* _WORK TASK_
The expected result is the full set of records, copied precisely, with images dropped.

* _Items listed in a dataset_
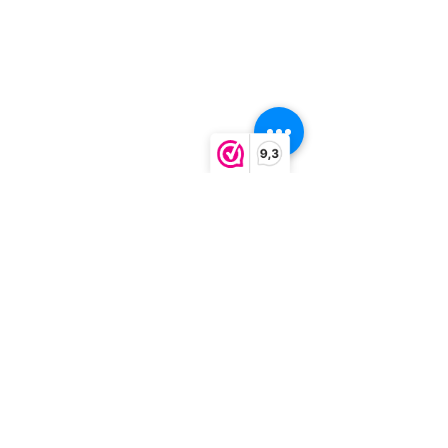
9,3
innerlijke rust
voortbestaan
bewust aanwezig zijn
Vier Pijlers
biochemische basis
lichaam spreekt
heling en balans
natuurlijke heling
energie stroomt
zelfherstel
adem en rust
lichaam en herstel
aarde als fundament
lichaam draagt zichzelf
ontspanning en herstel
Reiki en lichaam
canonische pijler voortbestaan
signalen van het lichaam
holistische inspiratie
pijler voortbestaan
aarde element
Saghen voortbestaan
balans en vertrouwen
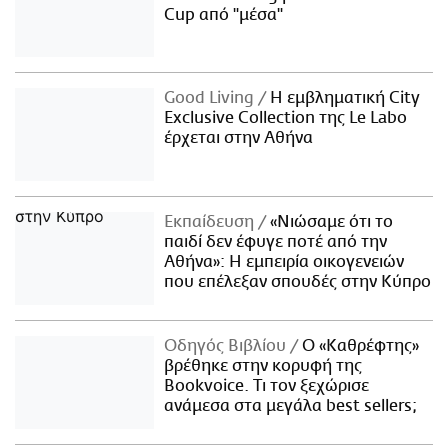
Cup από "μέσα"
Good Living
Η εμβληματική City
Exclusive Collection της Le Labo
έρχεται στην Αθήνα
Εκπαίδευση
«Νιώσαμε ότι το
παιδί δεν έφυγε ποτέ από την
Αθήνα»: Η εμπειρία οικογενειών
που επέλεξαν σπουδές στην Κύπρο
Οδηγός Βιβλίου
Ο «Καθρέφτης»
βρέθηκε στην κορυφή της
Bookvoice. Τι τον ξεχώρισε
ανάμεσα στα μεγάλα best sellers;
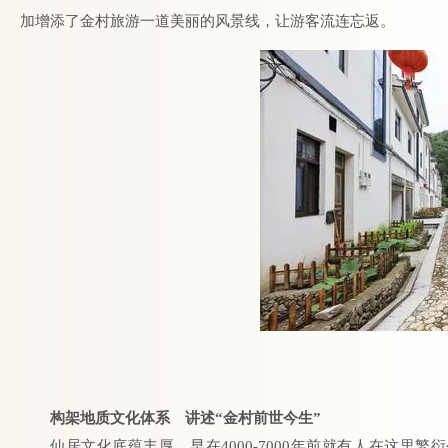
加增添了金村旅游一道美丽的风景线，让游客流连忘返。
构架地质文化体系 讲述“金村前世今生”
仙居文化底蕴丰厚，早在4000-7000年前就有人在这里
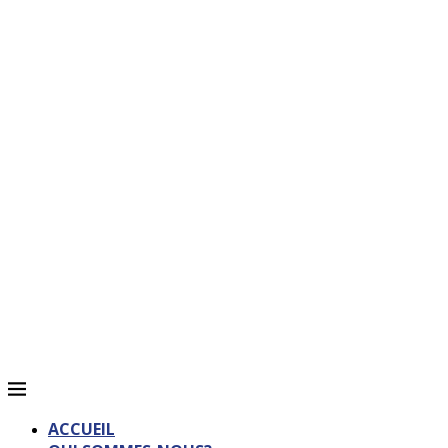
ACCUEIL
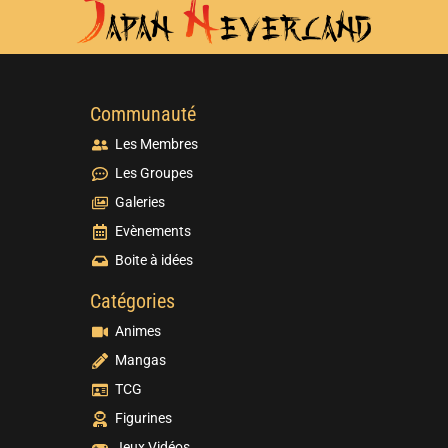
Communauté
Les Membres
Les Groupes
Galeries
Evènements
Boite à idées
Catégories
Animes
Mangas
TCG
Figurines
Jeux Vidéos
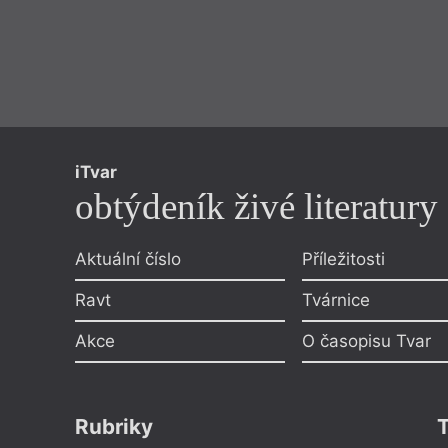
iTvar
obtýdeník živé literatury
Aktuální číslo
Příležitosti
Ravt
Tvárnice
Akce
O časopisu Tvar
Rubriky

* _WRITTEN REPLY_
9,3
innerlijke rust
voortbestaan
bewust aanwezig zijn
Vier Pijlers
biochemische basis
lichaam spreekt
heling en balans
natuurlijke heling
energie stroomt
zelfherstel
adem en rust
lichaam en herstel
aarde als fundament
lichaam draagt zichzelf
ontspanning en herstel
Reiki en lichaam
canonische pijler voortbestaan
signalen van het lichaam
holistische inspiratie
pijler voortbestaan
aarde element
Saghen voortbestaan
balans en vertrouwen
Cup από "μέσα"
Good Living
Η εμβληματική City
Exclusive Collection της Le Labo
έρχεται στην Αθήνα
Εκπαίδευση
«Νιώσαμε ότι το
παιδί δεν έφυγε ποτέ από την
Αθήνα»: Η εμπειρία οικογενειών
που επέλεξαν σπουδές στην Κύπρο
Οδηγός Βιβλίου
Ο «Καθρέφτης»
βρέθηκε στην κορυφή της
Bookvoice. Τι τον ξεχώρισε
ανάμεσα στα μεγάλα best sellers;
加增添了金村旅游一道美丽的风景线，让游客流连忘返。
构架地质文化体系 讲述“金村前世今生”
仙居文化底蕴丰厚，早在4000-7000年前就有人在这里
ACCUEIL
Communauté
Les Membres
Les Groupes
Galeries
Evènements
Boite à idées
Catégories
Animes
Mangas
TCG
Figurines
Jeux Vidéos
iTvar
obtýdeník živé literatury
Aktuální číslo
Příležitosti
Ravt
Tvárnice
Akce
O časopisu Tvar
Rubriky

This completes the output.